Optimized slicing Mechanism of Hadoop TextInputFormat

FileInputFormat implementation class

When writing the main program for job, remember to set up the last two lines of code to read the file and output the file

When running the MapReduce program, there are many file formats for input, such as line-based log files, binary format files, database tables, and so on. So how does MapReduce read the data for different data types?

FileInputFormat common interface implementation classes include: TextInputFormat, KeyValueTextInputFormat, NLineInputFormat, CombineTextInputFormat and custom InputFormat and so on.

The most common one is TextInputFormat.

TextInputFormat is the default FileInputFormat implementation class

Read each record by row

The key is the LongWritable type that stores the starting byte offset of the line throughout the file.

The value is the content of the line, excluding any line Terminator (newline and carriage return), Text type.

The following is an example. For example, a fragment contains the following four text records

Rich learning form

Intelligent learning engine

Learning more convenient

From the real demand for more close to the enterprise

Each record can be represented as the following key / value pairs:

(0recom Rich learning form)

(20Bing Intelligent learning engine)

(49th Learning more convenient)

(74Jing from the real demand for more close to the enterprise)

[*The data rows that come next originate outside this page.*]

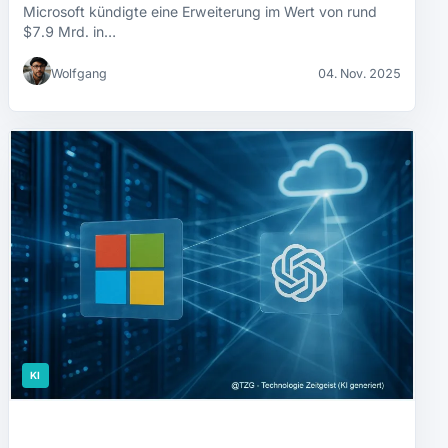
Microsoft kündigte eine Erweiterung im Wert von rund
$7.9 Mrd. in…
Wolfgang
04. Nov. 2025
KI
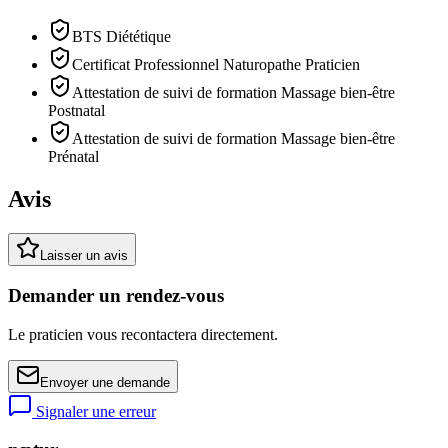
BTS Diététique
Certificat Professionnel Naturopathe Praticien
Attestation de suivi de formation Massage bien-être
Postnatal
Attestation de suivi de formation Massage bien-être
Prénatal
Avis
Laisser un avis
Demander un rendez-vous
Le praticien vous recontactera directement.
Envoyer une demande
Signaler une erreur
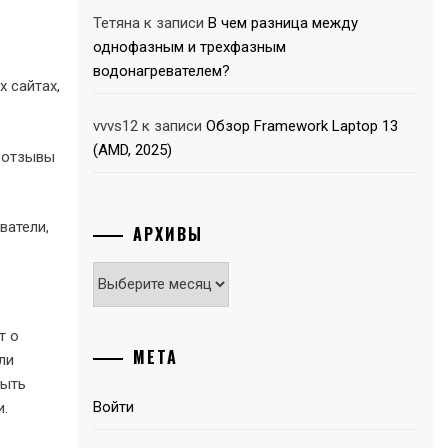
Тетяна
к записи
В чем разница между
однофазным и трехфазным
водонагревателем?
 сайтах,
vvvs12
к записи
Обзор Framework Laptop 13
(AMD, 2025)
 отзывы
ватели,
АРХИВЫ
Архивы
т о
МЕТА
ли
быть
Войти
и.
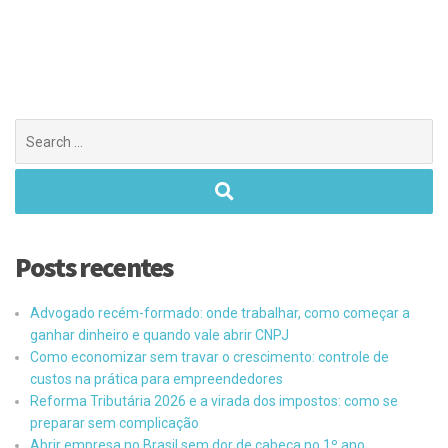
Posts recentes
Advogado recém-formado: onde trabalhar, como começar a
ganhar dinheiro e quando vale abrir CNPJ
Como economizar sem travar o crescimento: controle de
custos na prática para empreendedores
Reforma Tributária 2026 e a virada dos impostos: como se
preparar sem complicação
Abrir empresa no Brasil sem dor de cabeça no 1º ano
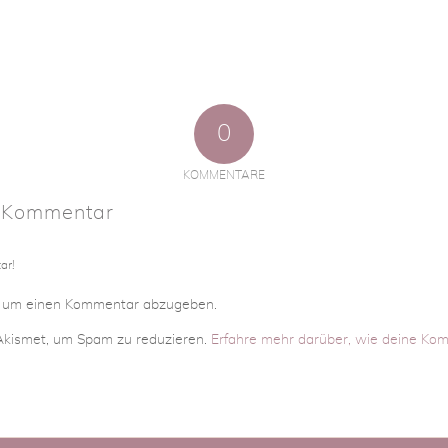
0
KOMMENTARE
n Kommentar
ar!
, um einen Kommentar abzugeben.
kismet, um Spam zu reduzieren.
Erfahre mehr darüber, wie deine Ko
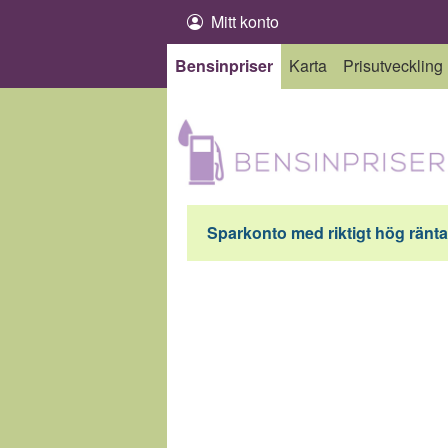
Hoppa till innehåll
Mitt konto
Bensinpriser
Karta
Prisutveckling
Sparkonto med riktigt hög ränta 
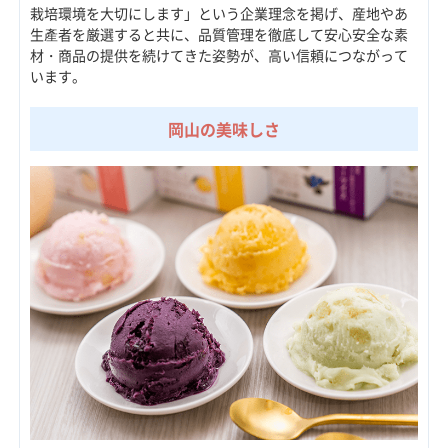
栽培環境を大切にします」という企業理念を掲げ、産地やあ
生產者を厳選すると共に、品質管理を徹底して安心安全な素
材・商品の提供を続けてきた姿勢が、高い信頼につながって
います。
岡山の美味しさ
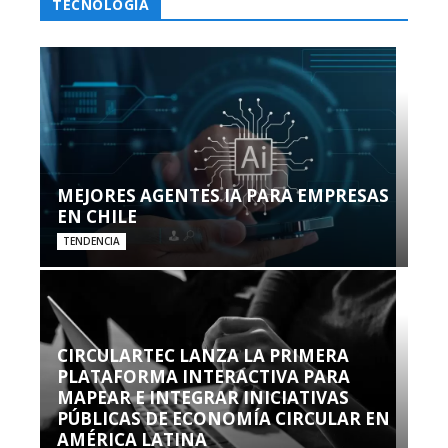
TECNOLOGÍA
MEJORES AGENTES IA PARA EMPRESAS
EN CHILE
TENDENCIA
CIRCULARTEC LANZA LA PRIMERA
PLATAFORMA INTERACTIVA PARA
MAPEAR E INTEGRAR INICIATIVAS
PÚBLICAS DE ECONOMÍA CIRCULAR EN
AMÉRICA LATINA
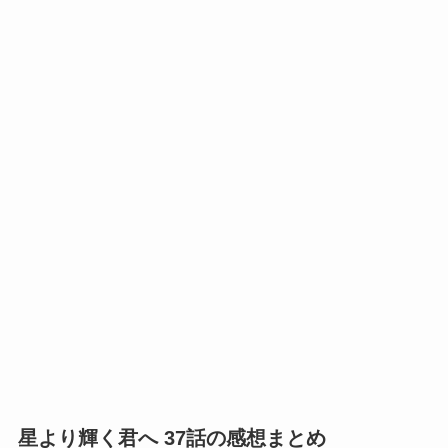
星より輝く君へ 37話の感想まとめ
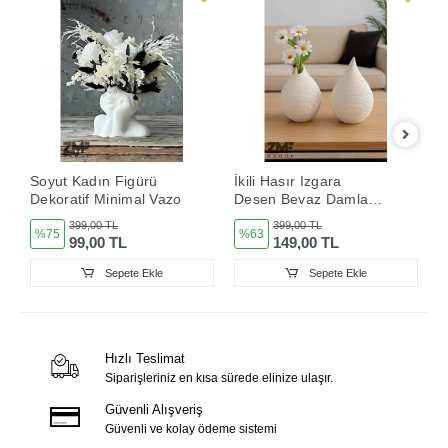
Soyut Kadın Figürü
İkili Hasır Izgara
B
Dekoratif Minimal Vazo
Desen Beyaz Damla
D
Vazo Set
S
399,00 TL
399,00 TL
%75
%63
99,00 TL
149,00 TL
Sepete Ekle
Sepete Ekle
Hızlı Teslimat
Siparişleriniz en kısa sürede elinize ulaşır.
Güvenli Alışveriş
Güvenli ve kolay ödeme sistemi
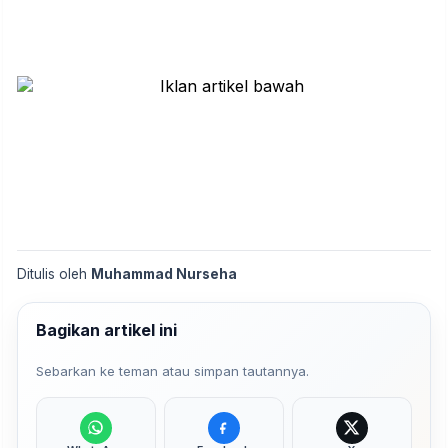
Ditulis oleh
Muhammad Nurseha
Bagikan artikel ini
Sebarkan ke teman atau simpan tautannya.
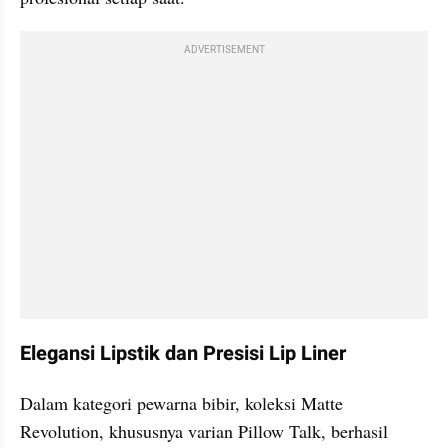
ADVERTISEMENT
Elegansi Lipstik dan Presisi Lip Liner
Dalam kategori pewarna bibir, koleksi Matte 
Revolution, khususnya varian Pillow Talk, berhasil 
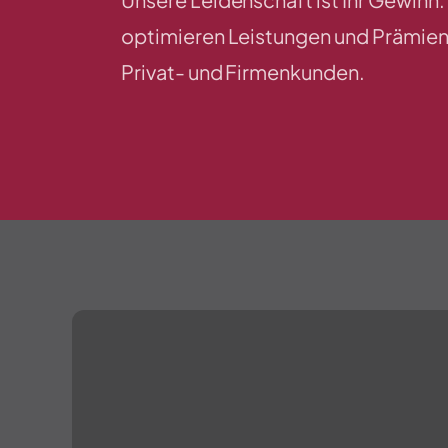
optimieren Leistungen und Prämien
Privat- und Firmenkunden.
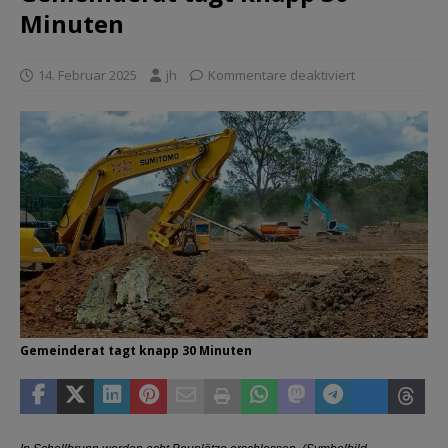
Minuten
14. Februar 2025
jh
Kommentare deaktiviert
Gemeinderat tagt knapp 30 Minuten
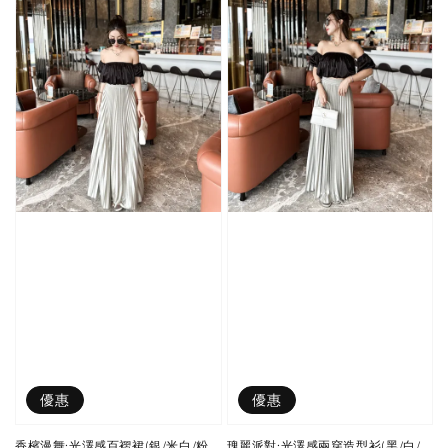
優惠
優惠
香檳漫舞:光澤感百褶裙(銀/米白/粉
瑰麗派對:光澤感兩穿造型衫(黑/白/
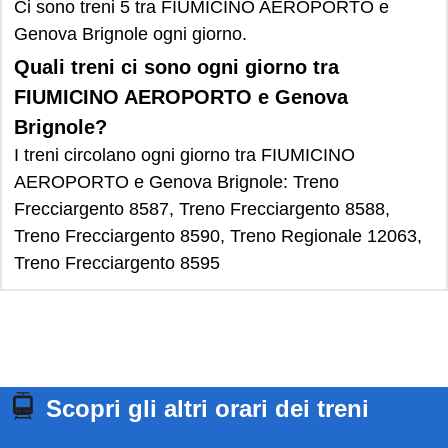
Ci sono treni 5 tra FIUMICINO AEROPORTO e
Genova Brignole ogni giorno.
Quali treni ci sono ogni giorno tra
FIUMICINO AEROPORTO e Genova
Brignole?
I treni circolano ogni giorno tra FIUMICINO
AEROPORTO e Genova Brignole: Treno
Frecciargento 8587, Treno Frecciargento 8588,
Treno Frecciargento 8590, Treno Regionale 12063,
Treno Frecciargento 8595
Scopri gli altri orari dei treni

CombineTextInputFormat slicing mechanism

From the above analysis, the default TextInputFormat slicing mechanism of the framework is to slice tasks by file. No matter how small the file is, it will be given to a MapTask as a separate slice. If there are a large number of small files, a large amount of MapTask will be generated, so the processing efficiency is not high.

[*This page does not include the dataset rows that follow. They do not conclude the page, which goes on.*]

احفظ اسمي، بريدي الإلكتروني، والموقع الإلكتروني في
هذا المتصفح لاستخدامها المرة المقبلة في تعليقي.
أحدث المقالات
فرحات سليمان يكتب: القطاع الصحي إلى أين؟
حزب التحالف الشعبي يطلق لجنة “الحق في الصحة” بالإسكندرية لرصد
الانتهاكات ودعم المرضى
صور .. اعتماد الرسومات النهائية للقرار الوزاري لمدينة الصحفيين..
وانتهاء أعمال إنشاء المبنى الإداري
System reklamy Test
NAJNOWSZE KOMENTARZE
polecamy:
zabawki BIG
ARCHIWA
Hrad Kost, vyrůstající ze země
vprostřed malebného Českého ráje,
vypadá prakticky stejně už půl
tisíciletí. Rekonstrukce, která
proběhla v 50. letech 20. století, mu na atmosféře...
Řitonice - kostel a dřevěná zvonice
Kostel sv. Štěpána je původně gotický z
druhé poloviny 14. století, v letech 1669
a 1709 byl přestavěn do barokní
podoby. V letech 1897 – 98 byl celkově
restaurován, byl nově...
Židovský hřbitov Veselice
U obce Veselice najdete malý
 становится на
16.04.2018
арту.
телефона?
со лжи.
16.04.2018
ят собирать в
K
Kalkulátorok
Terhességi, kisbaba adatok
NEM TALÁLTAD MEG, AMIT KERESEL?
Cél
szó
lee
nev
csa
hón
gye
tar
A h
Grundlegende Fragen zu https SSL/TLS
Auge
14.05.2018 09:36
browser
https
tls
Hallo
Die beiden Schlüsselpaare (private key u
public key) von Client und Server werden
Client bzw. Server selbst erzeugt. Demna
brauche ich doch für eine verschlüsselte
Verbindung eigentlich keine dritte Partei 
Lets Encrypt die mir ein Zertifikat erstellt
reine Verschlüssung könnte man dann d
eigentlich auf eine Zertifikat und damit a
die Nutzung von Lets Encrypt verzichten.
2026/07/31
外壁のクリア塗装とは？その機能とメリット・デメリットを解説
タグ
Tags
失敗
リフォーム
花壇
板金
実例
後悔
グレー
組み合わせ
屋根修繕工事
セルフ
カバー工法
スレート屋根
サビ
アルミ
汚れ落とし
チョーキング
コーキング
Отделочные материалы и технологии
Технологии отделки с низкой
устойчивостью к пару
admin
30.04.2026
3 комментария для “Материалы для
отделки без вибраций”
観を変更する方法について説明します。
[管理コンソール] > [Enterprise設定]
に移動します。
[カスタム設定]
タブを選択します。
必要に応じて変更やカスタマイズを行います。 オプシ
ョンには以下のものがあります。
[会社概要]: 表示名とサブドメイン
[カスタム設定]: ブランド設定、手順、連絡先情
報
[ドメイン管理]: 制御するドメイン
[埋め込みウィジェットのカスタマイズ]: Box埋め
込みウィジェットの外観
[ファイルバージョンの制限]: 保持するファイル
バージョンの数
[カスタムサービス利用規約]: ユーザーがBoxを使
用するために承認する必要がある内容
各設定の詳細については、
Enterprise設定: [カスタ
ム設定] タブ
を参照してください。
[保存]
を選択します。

So we can consider another slicing mechanism, namely CombineTextInputFormat.

CombineTextInputFormat application scenario

CombineTextInputFormat is used in scenarios with too many small files. It can logically plan multiple small files into a single slice, so that multiple small files can be handed over to one MapTask for processing.

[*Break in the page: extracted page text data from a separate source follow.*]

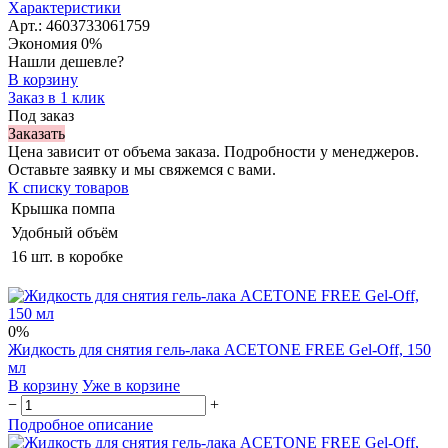
Характеристики
Арт.: 4603733061759
Экономия
0%
Нашли дешевле?
В корзину
Заказ в 1 клик
Под заказ
Заказать
Цена зависит от объема заказа. Подробности у менеджеров.
Оставьте заявку и мы свяжемся с вами.
К списку товаров
Крышка помпа
Удобный объём
16 шт. в коробке
0%
Жидкость для снятия гель-лака ACETONE FREE Gel-Off, 150
мл
В корзину
Уже в корзине
−
+
Подробное описание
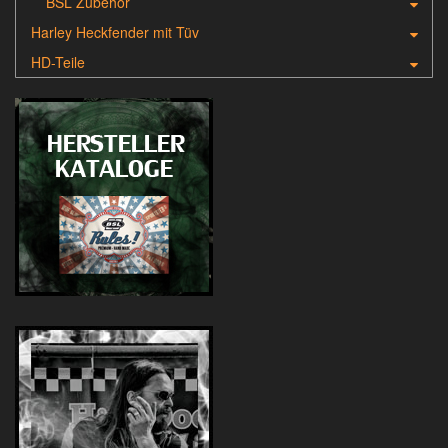
BSL Zubehör
Harley Heckfender mit Tüv
HD-Teile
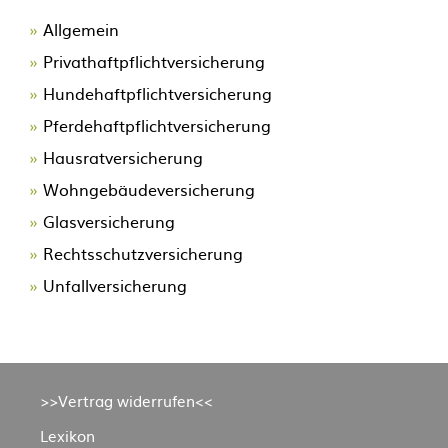
Allgemein
Privathaftpflichtversicherung
Hundehaftpflichtversicherung
Pferdehaftpflichtversicherung
Hausratversicherung
Wohngebäudeversicherung
Glasversicherung
Rechtsschutzversicherung
Unfallversicherung
Navigation
>>Vertrag widerrufen<<
überspringen
Lexikon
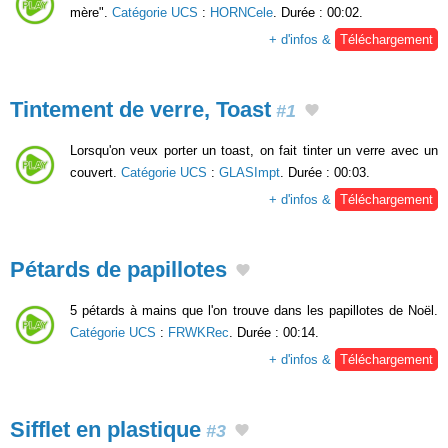
mère".
Catégorie UCS
:
HORNCele
. Durée : 00:02.
+ d'infos &
Téléchargement
Tintement de verre, Toast
#1
Lorsqu'on veux porter un toast, on fait tinter un verre avec un
couvert.
Catégorie UCS
:
GLASImpt
. Durée : 00:03.
+ d'infos &
Téléchargement
Pétards de papillotes
5 pétards à mains que l'on trouve dans les papillotes de Noël.
Catégorie UCS
:
FRWKRec
. Durée : 00:14.
+ d'infos &
Téléchargement
Sifflet en plastique
#3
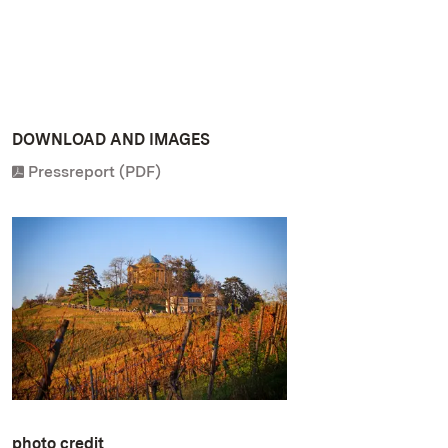
DOWNLOAD AND IMAGES
Pressreport (PDF)
photo credit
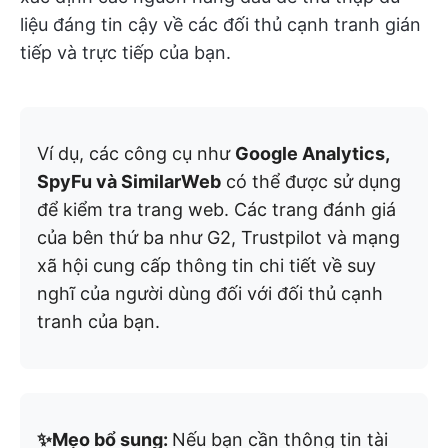
liệu đáng tin cậy về các đối thủ cạnh tranh gián
tiếp và trực tiếp của bạn.
Ví dụ, các công cụ như
Google Analytics,
SpyFu và SimilarWeb
có thể được sử dụng
để kiểm tra trang web. Các trang đánh giá
của bên thứ ba như G2, Trustpilot và mạng
xã hội cung cấp thông tin chi tiết về suy
nghĩ của người dùng đối với đối thủ cạnh
tranh của bạn.
✨Mẹo bổ sung:
Nếu bạn cần thông tin tài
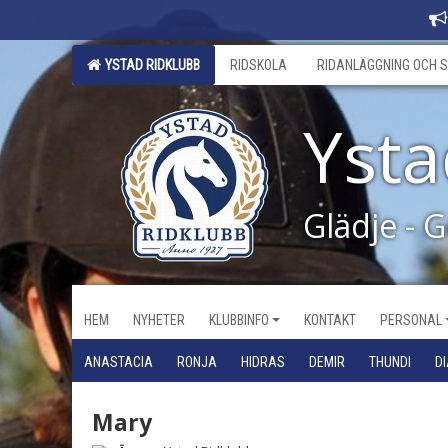
YSTAD RIDKLUBB
RIDSKOLA
RIDANLÄGGNING OCH S
Ysta
Glädje - 
HEM
NYHETER
KLUBBINFO
KONTAKT
PERSONAL
ANASTACIA
RONJA
HIDRAS
DEMIR
THUNDI
D
Mary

For example, in the above files, the largest is less than 7MB and the lowest is less than 2MB. Then the slicing mechanism based on CombineTextInputFormat can consider using this slicing. The specific settings are set as follows in the code of the job task.

CombineTextInputFormat.setMaxInputSplitSize (job, 4194304); / / 4m or other data

Note: the maximum value of virtual storage slice is best set according to the actual small file size. It is better to get a median according to the size of the overall file.

CombineTextInputFormat case code demo

Using the above four files as the input data source, it is expected that only one slice will be used to process four files (by default, four files will start four slices and four MapTask, which can be viewed from the console log)

Use the slicing of CombineTextInputFormat, like the following implementation process

Without any processing, run the above WordCount case program and observe that the number of slices is 4 (console log)

Add the following code to the Job code, run the program, and observe that the number of slices running is 1

/ / if InputFormat is not set, it defaults to TextInputFormat.classjob.setInputFormatClass (CombineTextInputFormat.class); / / the maximum value of virtual storage slice is set to 20mCombineTextInputFormat.setMaxInputSplitSize (job, 20971520)

Set it to 4MB first, and then try to set it to 20MB to see if the running result is 1 slice, number of splits:1

The above target conjecture is verified by the output of the console.

At this point, the study on "how to apply the hadoop slicing mechanism" is over. I hope to be able to solve your doubts. The collocation of theory and practice can better help you learn, go and try it! If you want to continue to learn more related knowledge, please continue to follow the website, the editor will continue to work hard to bring you more practical articles!

Welcome to subscribe "Shulou Technology Information " to get latest news, interesting things and hot topics in the IT industry, and controls the hottest and latest Internet news, technology news and IT industry trends.

*The comments in the above article only represent the author's personal views and do not represent the views and positions of this website. If you have more insights, please feel free to contribute and share.